Warning! This bit is scientific and a little bit boring: I was diagnosed with a partial Hydatidiform Mole or Partial Molar pregnancy. Apparently this happens when two sperm are able to fertilise one embryo at the same time and this results in an imbalance or extra amount of genetic information. This embryo can therefore never develop into a normal baby but often forms a very proliferative type of afterbirth tissue. I believe the Hydatidiform Mole part is the Greek name for a bunch of grapes and this is how this type of tissue portrays itself. Nothing to do with an actual mole, Adrian or fury. (I know what you were thinking).

Because mine was partial, it looked like a normal baby on the screen at my scan. If it had been complete, it would have the appearance of a bunch of grapes and been diagnosed straight away. All good fun but bloody and utterly frustrating as the condition is rare and in my case it was hard to get the immediate answers I needed. Particularly as my consultants explanation letter was delayed because his secretary was on holiday and the first correspondence I had was a big brown envelope marked ‘Oncology’ from Charing Cross. As you know, Oncology was not a stranger to me. A Molar Pregnancy can also result in Trophoblastic Cancer…lucky me. Why couldn’t I just win the bloody lottery!

Warning! Still scientific. Still a bit boring. With Molar pregnancies, the afterbirth can continue to grow in an uncontrolled way which produces lots of pregnancy hormones (as if there was any need for more of them) and that’s the tissue that needs addressing before it can become something much more nasty. Life is strange eh, something that protects a growing baby and gives life inside you can also manifest to something that can actually be the end of you. Perhaps its like eating a blow fish if you’re really hungry. One false move and its curtains! Apparently this is what happened to Anne Boleyn (not the blow fish). Once you have one Molar, your odds are increased to have another and I think it was documented that she had many. I also think one of my past lives was in Henry VII’s reign..probably a greyhound knowing me!

Just Like Anne Boleyn

I didn’t give up and after 6 months of follow up, I was able to try for Florence.

All joking aside though, I know miscarriage is really common and I am sure every woman affected is left wanting answers. I actually felt incredibly lucky to have been diagnosed with a Molar and although it could have been nasty and I have to face monitoring for any subsequent (cross fingers) pregnancies I may have, I had something most women don’t: an answer.
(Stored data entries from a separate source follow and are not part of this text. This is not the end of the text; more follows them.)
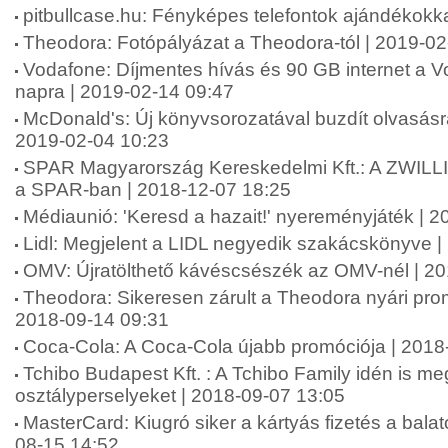
pitbullcase.hu: Fényképes telefontok ajándékokk
Theodora: Fotópályázat a Theodora-tól | 2019-02
Vodafone: Díjmentes hívás és 90 GB internet a Vo
napra | 2019-02-14 09:47
McDonald's: Új könyvsorozatával buzdít olvasásr
2019-02-04 10:23
SPAR Magyarország Kereskedelmi Kft.: A ZWILLI
a SPAR-ban | 2018-12-07 18:25
Médiaunió: 'Keresd a hazait!' nyereményjáték | 
Lidl: Megjelent a LIDL negyedik szakácskönyve |
OMV: Újratölthető kávéscsészék az OMV-nél | 2
Theodora: Sikeresen zárult a Theodora nyári pr
2018-09-14 09:31
Coca-Cola: A Coca-Cola újabb promóciója | 2018
Tchibo Budapest Kft. : A Tchibo Family idén is meg
osztályperselyeket | 2018-09-07 13:05
MasterCard: Kiugró siker a kártyás fizetés a balat
08-15 14:52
It was much easier to deal with that way. I was lucky enough not to need any treatment but, that isn’t the result for some women. The best treatment is Chemotherapy as the next place Trophoblastic Cancer travels is usually to the lungs. Chemo again! Luminous green wee and a free NHS roast. My Daddy raved about those roasts. I’m happy to merely take his word for that.Although, I do particularly love Airplane food. Is that the same?

Over and out!!

2 thoughts on “Just Like Anne Boleyn.

  1. I remember all of that Shu as I have known you such a long time, I remember saying why you, you seem to have such bad luck. Let’s hope that is all behind you now and with Mr Right by your side life is going to get better for you.